Brands solve problems people have, Gillin said, adding magazine is about a platform and brand is sort of what that magazine is doing, “A lot of magazines are defined by a topic, voice, tone or, or those types of things,” he said. “But when I look at brands, brands are about solving problems and then it really becomes about the users that you’re attracting through that brand.”

He explained that he looks at platforms and how can brands in themselves inhabit platforms like print, TikTok, TV, digital videos, events and experiential. “All these different outlets or places where publishers can distribute content potentially are a place where you’re rain may or may not want to play. Anywhere your brand reaches a customer, in my mind, is a platform.” 

Gillin said that his work involves trying to figure out how to how brands should interact with platforms. “What I ended up focusing on more often than anything else is the people, the people that support that brand currently, who are they?

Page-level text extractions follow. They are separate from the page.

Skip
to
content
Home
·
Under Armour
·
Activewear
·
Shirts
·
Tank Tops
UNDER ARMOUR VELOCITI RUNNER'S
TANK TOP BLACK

What do they love about it? What did they not love about it? And then there’s a little bit of a future focus: Who should be liking this brand? Where are they?”

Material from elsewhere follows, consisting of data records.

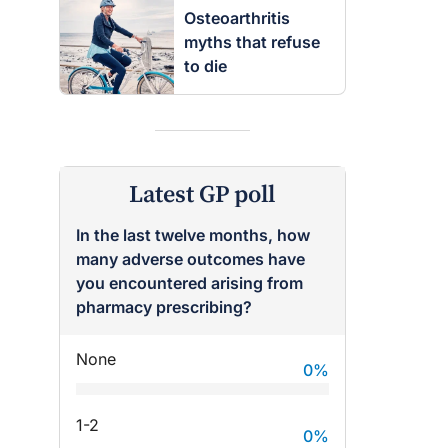
Osteoarthritis
myths that refuse
to die
Latest GP poll
In the last twelve months, how
many adverse outcomes have
raro OAM
Dr Terri Foran
you encountered arising from
pharmacy prescribing?
on the PBS
The Impact of PFAS & Other
 for GPs
Endocrine Disrupting Chemicals
None
on Fertility
0
%
1-2
0
%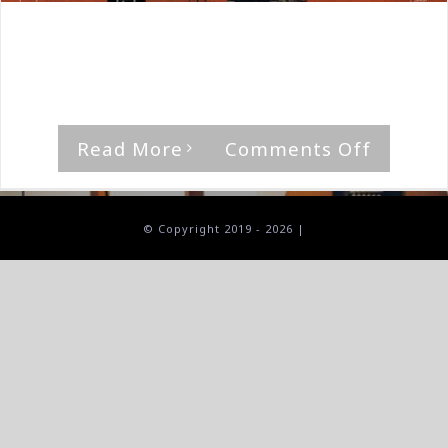
By
The Median Man
|
January 31st, 2026
|
Album
,
Black
Sea Of Trees
'Cult Of The Sun,' by Black Sea of Trees [...]
on
Read More
Comments Off
Black
Sea
Of
© Copyright 2019 -
2026 |
Trees-
Cult
Of
The
Sun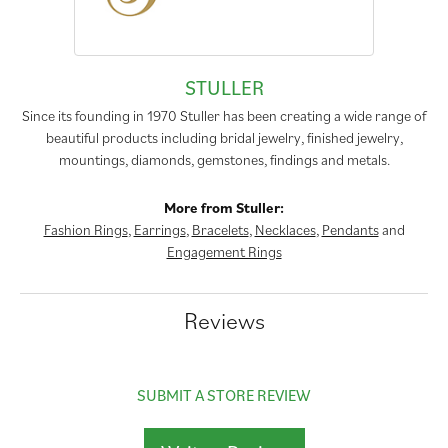
STULLER
Since its founding in 1970 Stuller has been creating a wide range of
beautiful products including bridal jewelry, finished jewelry,
mountings, diamonds, gemstones, findings and metals.
More from Stuller:
Fashion Rings
,
Earrings
,
Bracelets
,
Necklaces
,
Pendants
and
Engagement Rings
Reviews
SUBMIT A STORE REVIEW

Great brands speak to specific audiences of people on various platforms. Take, for example, Condé Nast’s Bon Appétit. Gillin spent seven years with Bon Appétit, and he explained that when Editor-in-Chief Adam Rapoport  added a different element to the magazine, lifestyle events, which cultivated new audiences.

 

Have conversations, listen

“(Adam) added a whole new ingredient to that magazine,” Gillin said. “And that was where food and culture meet. It wasn’t just what was on the plate, it was about what was around the plate, and that expanded the world of that magazine. Now, if you’re a hardcore recipe lover, you might not have loved this other stuff that he added. But if you’re someone that isn’t just focused on what’s on the plate, he added a whole new dimension for you to sort of embrace.”

Bon Appétit’s extensions of the brands onto platforms were something that evolved over time.

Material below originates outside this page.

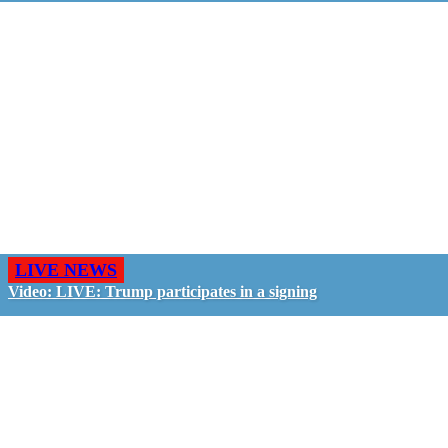
LIVE NEWS
Video: LIVE: Trump participates in a signing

“We had this great magazine and I think the first place where we really clicked was Twitter. The tone of the magazine and the writing of the magazine extended nicely to tweets and people thought it was a really clever feed,” Gillin said. “The next thing we did was extend the brand that was great in photography to Instagram. So, we just kept trying new things without over-committing.”

Bon Appétit tried Facebook, but were trying to game an algorithm, had tried video documentaries on YouTube. The strategy took years, but they had to make sure that every video they made could be sold to a sponsor or drive audience or metrics.

 

Eric Gillin Peter Houston ()

 

Steer into your strengths

But, brands are all unique, and what works for one on one platform may not work for another. It’s important that publishers move beyond the survey and talk to the people that actually read your brand and support it. “I think it’s really important to kind of have that conversation about your brand with the people that are engaged in it,” Gillin said. “Brands can become facilitators for the communities within their brand.”

“Where is your brand doing something, kind of a little outside of the lines where it’s working well and how much bigger can you make that? Steer into your strengths.”

The easiest way to do that is for publishers to stop thinking about scale, he said. “I think at the end of the day, like scale is fantastic, but scale gets very expensive for your business because you have to support it with all kinds of people and things in equipment and servers and you name it. So scale is not free,” Gillin told Houston.

Publishers ought to focus on discovering what people will love, because when people love something, Gillin explained, they will pay for it. If you have audiences willing to five you money, pay attention to them.  “Whether it’s clients or advertisers, we offer level of white glove service and kind of try to align our strengths with their needs,” Gillin said. “If somebody is willing to give you money for an experience or for immediate product, you’ve kind of got to do better job at customer service and really focus on what their needs are… so, it comes back to listening.”